Ingerid Helsing Almaas is an architect. She is a writer and critic for publications at home and abroad, and was editor-in-chief of Arkitektur N, the Norwegian Review of Architecture, from 2004–2017. She is currently a Senior Advisor at Design and Architecture Norway, DOGA.
“Implemented as a control system across public sectors, deregulations came with a new understanding of public good, forged on a conception of the individual in relation to market forces. Operating to establish a new social contract or “trust,” Swedish citizens were addressed as consumers assigned with the responsibility of rational economic behavior in assessing and choosing goods on markets for housing, health care and education. If the welfare system of regulations had served as a strategy to fulfil the needs of consumers, the calls for their dismantling in the 1990s were based on the argument that “client demand” would put pressure on public producers or providers and act directly in the market. This meant a redefinition of housing, from a basic human right into an object of desire.”
—Helena Mattsson and Catharina Gabrielsson, “Pockets and Folds”
Helena Mattsson is an architect and a professor in history and theory at KTH School of Architecture. Her research deals with 20th century theory on welfare state architecture and contemporary architectural history with a special focus on the interdependency between politics, economy, and spatial organizations.
“The vast majority of urban Africans experience routine exclusion from basic services (i.e. energy, safe water, dignified sanitation, safety, waste collection, and access to public space) and have some access to poor quality education and health care.
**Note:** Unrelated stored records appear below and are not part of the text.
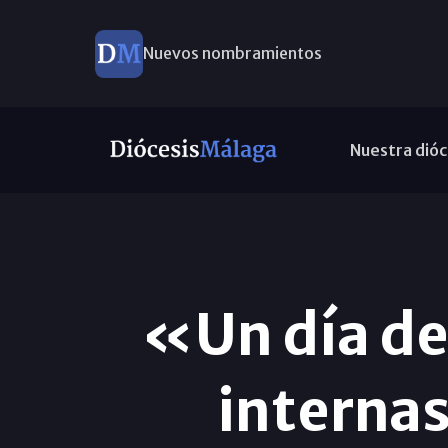
Nuevos nombramientos
Este domingo, Campaña Pro Templos
Nuestra dióc
«Un día de 
internas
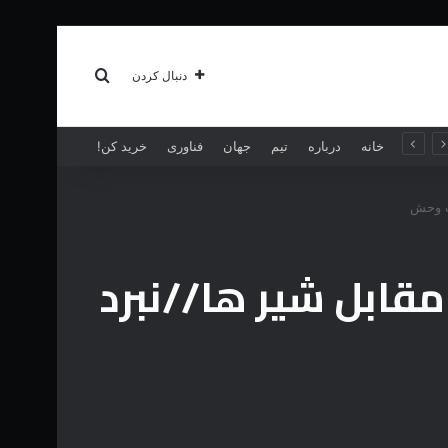
سبک زندگی
بیشتر
جستجو برای
دنبال کردن
خانه
درباره
تیم
جهان
فناوری
خرید کن!
ات وحش
قابل شیر ها//نبرد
They are left to their own devices, which creates a plethora of networks, groups, alliances, associations, social expectations, and reciprocities that make for incredibly dense and demanding patterns of socio-cultural life. Hybrid and convoluted patchworks of service delivery systems emerge in this vacuum. The necessary work of being socially embedded and always hustling produces a social economy of interdependence, reciprocity, intelligence, and attentiveness. This cultural fabric holds the key to decipher a different framework of incorporation that may yet alter the terms of urban life.”
—Edgar Pieterse, “Incorporation and Expulsion”
Edgar Pieterse is founding director of the African Centre for Cities and holds the South African Research Chair in Urban Policy, both at the University of Cape Town. He is consulting editor for Cityscapes, an international biannual magazine on urbanism in the global South.
Marianne Skjulhaug is an architect and associate professor at the Oslo School of Architecture and Design, devoted to urbanism and landscape. She is also vice president in Europan Norway. From 2007 to 2012, Skjulhaug was the Rector of the Bergen School of Architecture.
Overgrowth is a collaboration between e-flux Architecture and the Oslo Architecture Triennale within the context of its 2019 edition.